« Il faut une implication du médecin traitant dans le Dossier Médical Partagé »

26 juillet 2018

Généralisé en octobre 2018, le Dossier Médical Partagé (DMP) fera bientôt partie de la vie des patients comme des professionnels de santé. Depuis décembre 2016, 9 départements l’expérimentent déjà, dont l’Indre-et-Loire où exerce le docteur Jean-Pierre Peigné. Il détaille l’utilité de ce DMP en matière de santé publique.

Vous êtes un ambassadeur de longue date du DMP et faites partie des premiers expérimentateurs, quel est selon vous son intérêt principal pour la communauté médicale ?

Dr Jean-Pierre Peigné. Grâce à la permanence des soins ambulatoires (PDSA), le médecin n’est plus « sur le pont » 24 heures sur 24 et 7 jours sur 7. On lui demande de confier ses patients à la communauté médicale, mais comment lui garantir qu’ils seront pris en charge le mieux possible ? La réponse est le DMP. C’est encore plus vrai en cas de problème démographique, de nomadisme des patients. Dans la vraie vie, tout le monde n’a pas de médecin traitant. Mais il faut que le DMP offre des informations, sinon les services d’urgence cesseront de s’y référer. C’est en partie l’utilité de l’historique des remboursements sur 24 mois automatiquement alimenté par l’Assurance Maladie à l’ouverture d’un DMP.

Quelle est la place du médecin traitant dans ce dispositif ?

Dr Jean-Pierre Peigné. Aujourd’hui, les hôpitaux commencent à déposer les résultats d’examens, les comptes rendus opératoires ou de sortie dans le DMP. Mais si on s’arrête là, le DMP ne restera qu’une compilation documentaire. Il faut également une implication du médecin traitant, le seul capable d’avoir une vision globale du patient, de faire un résumé du DMP et de l’entretenir. Je me suis ainsi astreint à réaliser un volet de synthèse médicale, un résumé du dossier, pour tous mes patients fragiles, en ALD : les antécédents, les problèmes en cours, l’ordonnance des médicaments chroniques, les allergies et puis les points de vigilance. C’est essentiel, pour tous les patients, d’ailleurs. Imaginez : un régulateur du Samu appelé pour un patient âgé avec des troubles cognitifs. Grâce au volet de synthèse ou au dossier de liaison d’urgence d’un établissement de santé, en 30 secondes il a pris connaissance de la situation du patient et prend une décision éclairée. Et puis, bientôt, tout sera interopérable : grâce au DMP, même sans successeur, le médecin traitant qui part à la retraite n’abandonne plus ses patients, il peut y déposer le volet de synthèse, ainsi que les documents essentiels pour le patient. D’une certaine manière, le DMP me permet de confier mon patient à un autre médecin dont je ne connais pas encore le nom.

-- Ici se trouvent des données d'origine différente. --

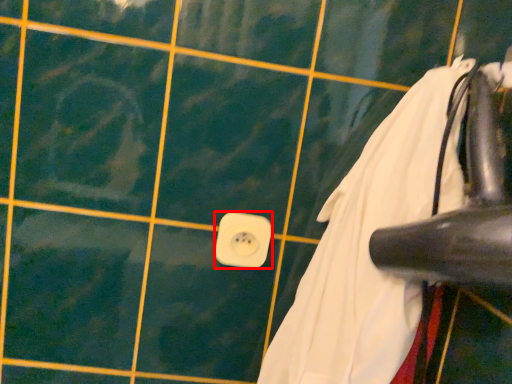 Question: From the image, what is the correct spatial relationship of power plugs and sockets (annotated by the red box) in relation to laundry?

Choices:
 (A) right
 (B) left

Answer: (B) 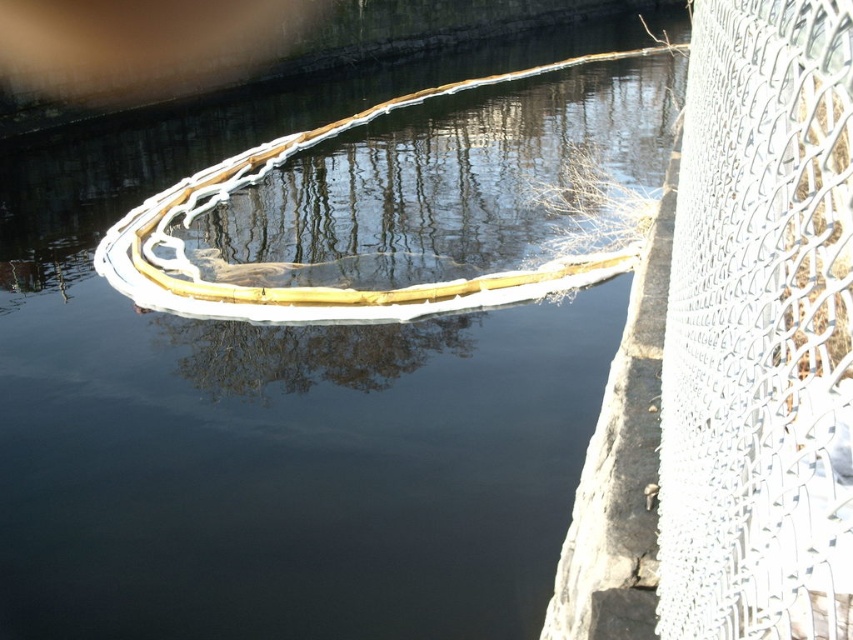 You are standing at the center of the canal and see the point marked at coordinates (x=759, y=330). Based on the scene description, what object is located at that point?

The point at coordinates (x=759, y=330) indicates the white wire mesh fence at right.

You are standing on the bank of the canal and want to cross to the other side. The wooden boat at center is your only option. However, you notice the white wire mesh fence at right might block your path. Based on their positions, can you reach the boat before the fence?

The white wire mesh fence at right is to the left of the wooden boat at center, meaning the boat is positioned further to the right relative to the fence. Since you are on the bank, you would need to move towards the center to reach the boat before encountering the fence on your left side. Therefore, yes, you can reach the wooden boat at center before the white wire mesh fence at right blocks your path.

You are a photographer trying to capture the wooden boat at center and the white wire mesh fence at right in the same frame. Based on their sizes, which object will appear smaller in the photo?

The white wire mesh fence at right will appear smaller in the photo because it is thinner than the wooden boat at center. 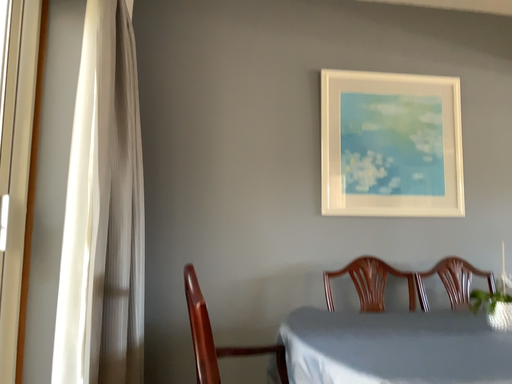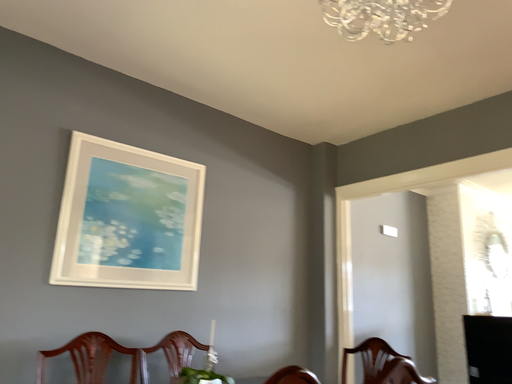 Question: Which way did the camera rotate in the video?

Et justement, dans votre relation avec vos patients, comment intégrez-vous le DMP ?

Dr Jean-Pierre Peigné. Je connais bien les patients dont je suis le médecin traitant, et il arrive que je mette de l’ordre avec eux dans leur dossier informatique. C’est l’occasion de leur expliquer l’intérêt du DMP, la manière dont il est sécurisé, que l’Assurance Maladie n’a pas accès au contenu de leur DMP, pas plus que les assureurs. Je leur dis aussi que tout est tracé et que, quand on y accède en urgence, il faut rendre compte, que le médecin traitant est notifié et que le patient lui-même est notifié que quelqu’un a accédé à son DMP. Je leur demande de permettre qu’en cas d’urgence, un professionnel de santé puisse accéder directement à leur dossier s’ils ne sont pas en mesure de donner leur accord. La réponse est toujours la même : ils acceptent, en s’étonnant même que je pose la question.